Digital said:
Is a byte data type really a 32-bit int in the JVM? More
specifically, if I have an an array of N byte types, are N
32-bit ints actually allocated underneath? I am writing
a memory-sensitive application and would appreciate
some insight.
I came across this tidbit saying within the JVM, a 'byte'
data type is actually a 32-bit integer:
http://www.jguru.com/faq/view.jsp?EID=13647
It would help if you would quote the passage of interest:
In the Java Virtual Machine, bytes, shorts and ints are all four bytes long.
This statement is irrelevant. The author doesn't know what he's talking
about. What is relevant is the Java Language Specification:
The integral types are byte, short, int, and long,
whose values are 8-bit, 16-bit, 32-bit and 64-bit
signed two's-complement integers, respectively,
and char, whose values are 16-bit unsigned integers representing UTF-16 code units (§3.1).
<
http://java.sun.com/docs/books/jls/third_edition/html/typesValues.html#4.2>
Whatever a byte is in the JVM, it's an eight-bit quantity in Java.
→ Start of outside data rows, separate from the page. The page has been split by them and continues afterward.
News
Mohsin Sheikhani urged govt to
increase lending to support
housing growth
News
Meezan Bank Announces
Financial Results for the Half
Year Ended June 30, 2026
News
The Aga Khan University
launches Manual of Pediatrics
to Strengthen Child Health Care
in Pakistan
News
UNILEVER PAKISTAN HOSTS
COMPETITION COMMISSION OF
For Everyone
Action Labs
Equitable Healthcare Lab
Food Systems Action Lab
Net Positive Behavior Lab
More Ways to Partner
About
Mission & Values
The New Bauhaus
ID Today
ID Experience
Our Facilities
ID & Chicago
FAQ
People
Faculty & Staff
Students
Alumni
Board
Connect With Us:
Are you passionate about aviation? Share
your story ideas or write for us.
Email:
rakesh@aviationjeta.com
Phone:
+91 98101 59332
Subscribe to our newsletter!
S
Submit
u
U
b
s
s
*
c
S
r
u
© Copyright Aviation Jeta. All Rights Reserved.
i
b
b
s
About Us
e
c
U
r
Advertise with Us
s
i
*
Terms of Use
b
This is just the same as in C or C++, or really any language. Just because a
byte is eight bits long in some implementation of C doesn't mean that its host
platform stores it that way; it very well could be stored and manipulated as a
32-bit value with 24 bits ignored.
Do you let that bother you when you're programming in C?
Checking the JVM specification, I think I can confirm
that assertion. In sections 3.11.1 and 3.11.4, it is
mentioned that:
"As noted in §3.11.1, values of type byte, char, and short
are internally widened to type int, making these conversions
implicit."
Can someone please clear this up for me?
Yes. Like any machine, virtual or actual, the internal opcodes may deal with
wider types than expressed in the language. Floating-point, for example, may
be defined in terms of 64-bit values but calculated by the machine at the low
level with 80-bit values.
From our point of view as Java programmers, we don't care. We care about the
language's semantics, not the machine's. In the Java language, a byte is
eight bits long precisely.
That said, let's look at the JVM spec again.
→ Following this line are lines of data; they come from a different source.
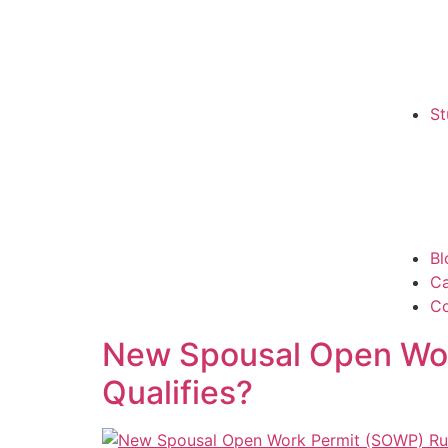
St
Bl
C
Co
New Spousal Open Work
Qualifies?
# byte, whose values are 8-bit signed two's-complement integers
That sure doesn't say that bytes are 32-bit quantities in the JVM.
Why would 3.11.1 and 3.11.4 contradict that?
Ss. 3.11.1:
For the majority of typed instructions, the instruction type is represented explicitly
in the opcode mnemonic by a letter: i for an int operation, l for long, s for short,
b for byte, c for char, f for float, d for double, and a for reference.
Some instructions for which the type is unambiguous do not have a type letter in their mnemonic.
So the JVM has opcodes that recognize bytes, defined in ss. 3.3 as 8-bit
quantities. Still more evidence that bytes are not 32-bit quantities in the JVM.
But wait! There is this:
Compilers encode loads of literal values of types byte and short using Java
virtual machine instructions that sign-extend those values to values of
type int at compile time or run time.
But that is specific to loads, not all instructions, and only because there
aren't specific opcodes to load bytes. The reason for that is:
Given the Java virtual machine's one-byte opcode size, encoding types into
opcodes places pressure on the design of its instruction set.
So the conversion into int is a hack to account for the limited opcode set.
It doesn't make bytes generally into 32-bit quantities.
What about the quote you took out of context? That was the clue that the JVM
supports narrow integral types by ignoring high-order bits. In other words,
to the JVM a byte is exactly eight bits long, but it's stored in a container
that is 32 bits wide. It's like packing a steamer trunk with a single change
of clothes. Just because the trunk is large doesn't mean you won't need to
buy another shirt if you spill soy sauce on the one you packed.
Summary: bytes in the JVM are actually eight bits long, they're simply stored
in containers that are four times larger than needed. None of this matters
unless you're programming in JVM assembly; Java programmers know that bytes
are eight bits long in the language regardless. Fretting over the JVM's
internal representation thereof is silly.